I’ve often been accused of being a miserable, pessimistic, not to mention cantankerous, old git on this blog. And justifiably too. Therefore, I’m going to give an optimistic appraisal of the match situation today. They say a change is as good as a rest and all that.
Basically, I think England were let off the hook somewhat yesterday. Or rather they got themselves off the hook. At one point the Windies were 267-5 (a lead of 63) and we were looking down the barrel of a massive deficit. It really could’ve been around 200 rather than just over 100. And that might have resulted in an innings defeat.
However, as things stand, England might be able to set the visitors quite a challenging fourth innings target if we bat well today under what should be clear skies and good batting conditions. Can you see the Windies chasing over 200 in the last innings? Possibly, yes. But I’d also give England a good chance to win in these circumstances.
Basically, therefore, England only really need to score a respectable total of just over 300 in this third dig. And we should be more than capable of that on what is essentially a decent batting wicket. It’s no road, and the Windies attack is good, but this is Test cricket. It’s not meant to be easy.
One way or the other I sense we’re going to learn quite a lot about England’s new (or newish) batsmen today. Burns and Sibley have a real opportunity to cement their reputations as emerging Test class openers. If one of them manages to make a ton then the team should be in pretty good shape.
We’re also going to learn a lot about Zak Crawley and possibly Joe Denly. The former is obviously a precocious talent but is he capable of turning a promising cameo into something meaningful and match-defining? Meanwhile, are we witnessing the final throes of Denly’s somewhat polarising Test career or can he turn into England’s Adam Voges – a late bloomer who enjoyed a very productive Indian summer?
Then we come to the middle-order. Can Ben Stokes the captain carry the team on his shoulders with the bat like he did with the ball yesterday? His team selection was wrong (as the performances of Wood and Archer showed) and he probably made the wrong decision at the toss too. Stokes should therefore be on something of a mission. And then there’s young Ollie Pope. We know he’s class. But when will he win produce his first match-winning innings?

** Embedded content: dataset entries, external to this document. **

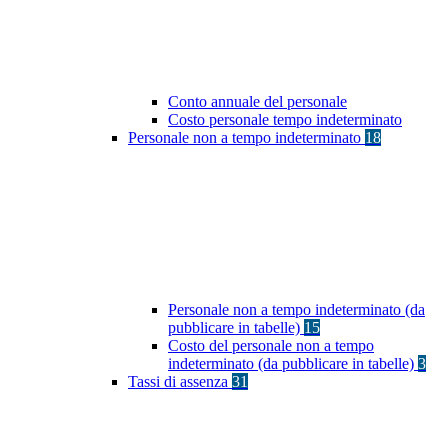
Conto annuale del personale
Costo personale tempo indeterminato
Personale non a tempo indeterminato
18
Personale non a tempo indeterminato (da
pubblicare in tabelle)
15
Costo del personale non a tempo
indeterminato (da pubblicare in tabelle)
3
Tassi di assenza
31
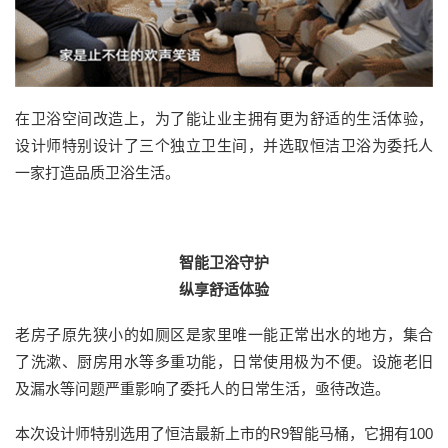
在卫浴空间改造上，为了能让业主拥有更为舒适的生活体验，
设计师特别设计了三个独立卫生间，并选取恒洁卫浴为委托人
一家打造品质卫浴生活。
智能卫浴守护
纵享舒适体验
老房子原先狭小的如厕区是家里唯一能正常出水的地方，集合
了洗漱、厨房用水等多重功能，日常使用极为不便。设施老旧
及漏水等问题严重影响了委托人的日常生活，亟待改造。
本次设计师特别选用了恒洁最新上市的R9智能马桶，它拥有100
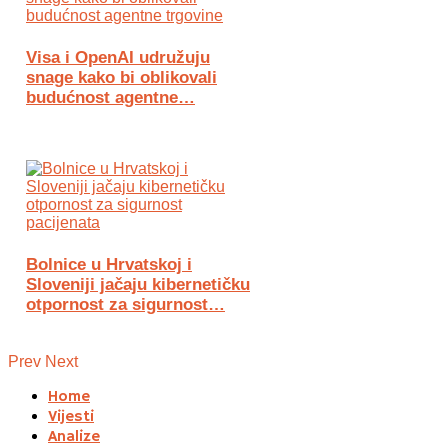
Visa i OpenAI udružuju
snage kako bi oblikovali
budućnost agentne…
Bolnice u Hrvatskoj i
Sloveniji jačaju kibernetičku
otpornost za sigurnost…
Prev
Next
Home
Vijesti
Analize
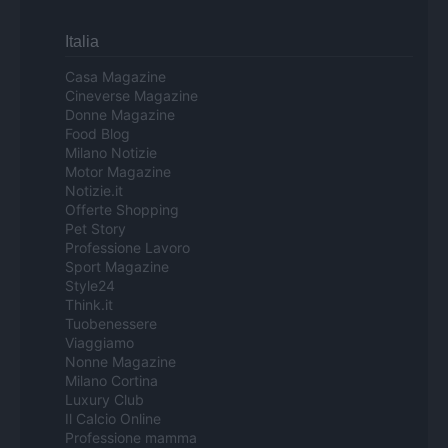
Italia
Casa Magazine
Cineverse Magazine
Donne Magazine
Food Blog
Milano Notizie
Motor Magazine
Notizie.it
Offerte Shopping
Pet Story
Professione Lavoro
Sport Magazine
Style24
Think.it
Tuobenessere
Viaggiamo
Nonne Magazine
Milano Cortina
Luxury Club
Il Calcio Online
Professione mamma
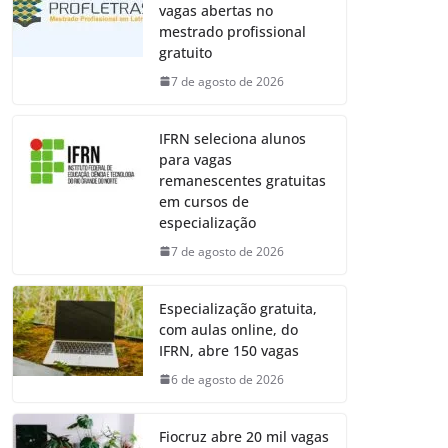
vagas abertas no
mestrado profissional
gratuito
7 de agosto de 2026
IFRN seleciona alunos
para vagas
remanescentes gratuitas
em cursos de
especialização
7 de agosto de 2026
Especialização gratuita,
com aulas online, do
IFRN, abre 150 vagas
6 de agosto de 2026
Fiocruz abre 20 mil vagas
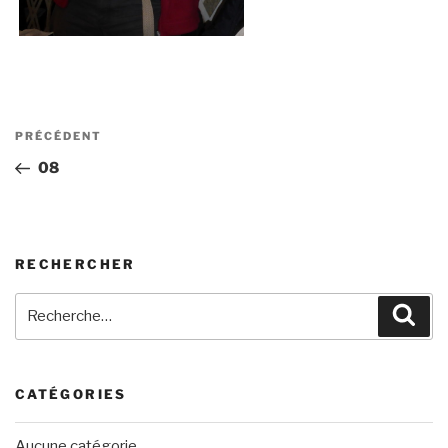
Navigation
Article
PRÉCÉDENT
de
précédent
08
l’article
RECHERCHER
Recherche
Rech
pour
:
CATÉGORIES
Aucune catégorie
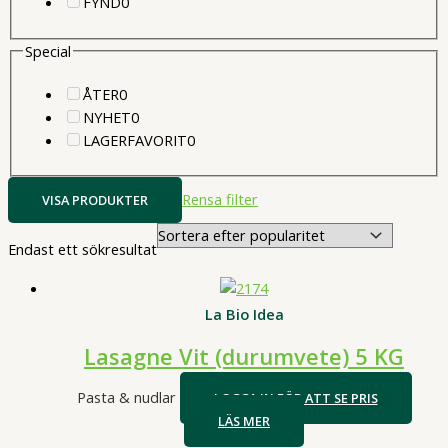
0
produkter
FYND
0
produkter
Special
0
ÅTER
0
produkter
0
NYHET
0
produkter
0
LAGERFAVORIT
0
produkter
Rensa filter
VISA PRODUKTER
Endast ett sökresultat
La Bio Idea
Lasagne Vit (durumvete) 5 KG
Pasta & nudlar
LOGGA IN FÖR ATT SE PRIS
LÄS MER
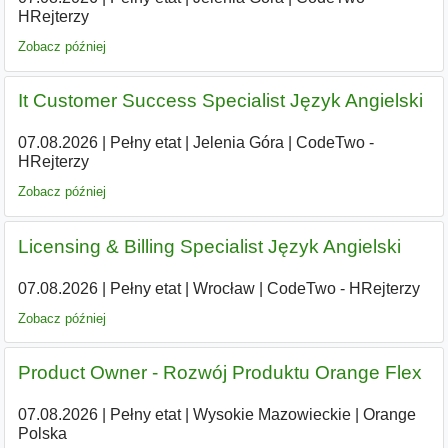
HRejterzy
Zobacz później
It Customer Success Specialist Język Angielski
07.08.2026
|
Pełny etat
|
Jelenia Góra
|
CodeTwo -
HRejterzy
Zobacz później
Licensing & Billing Specialist Język Angielski
07.08.2026
|
Pełny etat
|
Wrocław
|
CodeTwo - HRejterzy
Zobacz później
Product Owner - Rozwój Produktu Orange Flex
07.08.2026
|
Pełny etat
|
Wysokie Mazowieckie
|
Orange
Polska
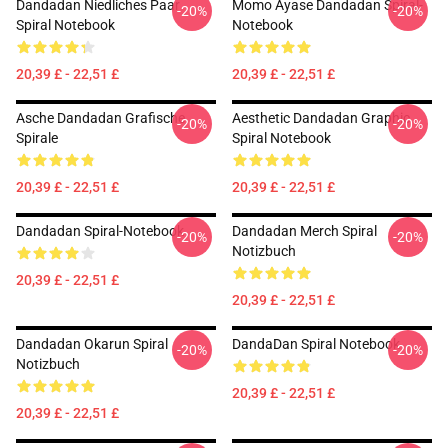
Dandadan Niedliches Paar
Momo Ayase Dandadan Spiral-
-20%
-20%
Spiral Notebook
Notebook
20,39 £ - 22,51 £
20,39 £ - 22,51 £
Asche Dandadan Grafische
Aesthetic Dandadan Graphic
-20%
-20%
Spirale
Spiral Notebook
20,39 £ - 22,51 £
20,39 £ - 22,51 £
Dandadan Spiral-Notebook
Dandadan Merch Spiral
-20%
-20%
Notizbuch
20,39 £ - 22,51 £
20,39 £ - 22,51 £
Dandadan Okarun Spiral
DandaDan Spiral Notebook
-20%
-20%
Notizbuch
20,39 £ - 22,51 £
20,39 £ - 22,51 £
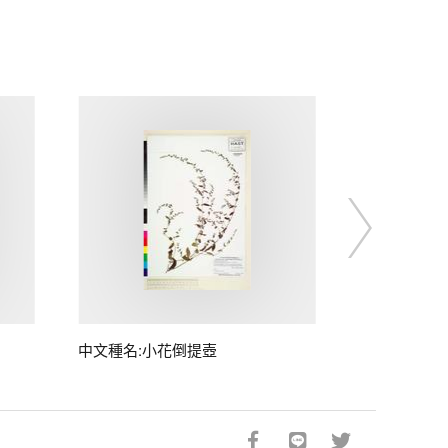
中文種名:小花倒提壺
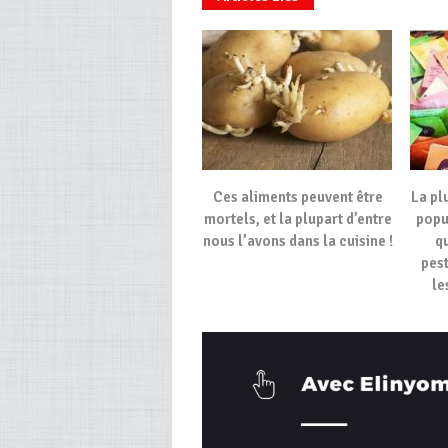
Ces aliments peuvent être
La pl
mortels, et la plupart d’entre
popu
nous l’avons dans la cuisine !
qu
pest
le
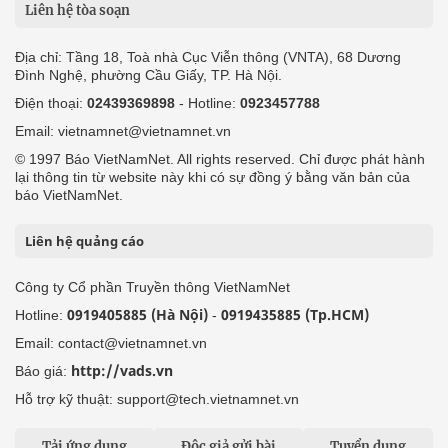
Liên hệ tòa soạn
Địa chỉ: Tầng 18, Toà nhà Cục Viễn thông (VNTA), 68 Dương
Đình Nghệ, phường Cầu Giấy, TP. Hà Nội.
Điện thoại:
02439369898
- Hotline:
0923457788
Email: vietnamnet@vietnamnet.vn
© 1997 Báo VietNamNet. All rights reserved. Chỉ được phát hành
lại thông tin từ website này khi có sự đồng ý bằng văn bản của
báo VietNamNet.
Liên hệ quảng cáo
Công ty Cổ phần Truyền thông VietNamNet
0919405885 (Hà Nội)
0919435885 (Tp.HCM)
Hotline:
-
Email: contact@vietnamnet.vn
http://vads.vn
Báo giá:
Hỗ trợ kỹ thuật: support@tech.vietnamnet.vn
Tải ứng dụng
Độc giả gửi bài
Tuyển dụng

And finally we come to Jos Buttler. Or golden bollocks as I’m beginning to call him. We all know the talent is there but we’ve rarely seen it in Test cricket. Indeed, he owes his place purely to Ed Smith’s personal fettish for this frustrating and unfulfilled cricketer.
However, if you give someone enough chances they’ll eventually deliver. After all, even tail-enders make good scores occasionally. So is today the day when Mr Joseph Buttler finally stands up and says “screw you all … I can do this”? Perhaps we’re about to witness the turning point in his career?
It will be fascinating to see how England’s batsmen react today. I’m really looking forward to it. But let’s not forget that the Windies will have a big say in proceedings too. Holder, Roach and Co might just prove too good in the end.
The visitors have a fantastic opportunity to seal an impressive win too – a win which would seem perfectly timed considering the current focus on the Black Lives Matter campaign, not to mention Michael Holding’s remarkable appearance on Sky News on Thursday.
If the Windies do manage to pull this off I’ll obviously be gutted as an England fan. However, who could begrudge Holding a happy moment after his heartfelt appearances in front of the cameras this week?
I’ve always loved listening to Mickey. Perhaps we’ll see a tiny tear of joy at the game’s conclusion rather than tears of pain and anguish.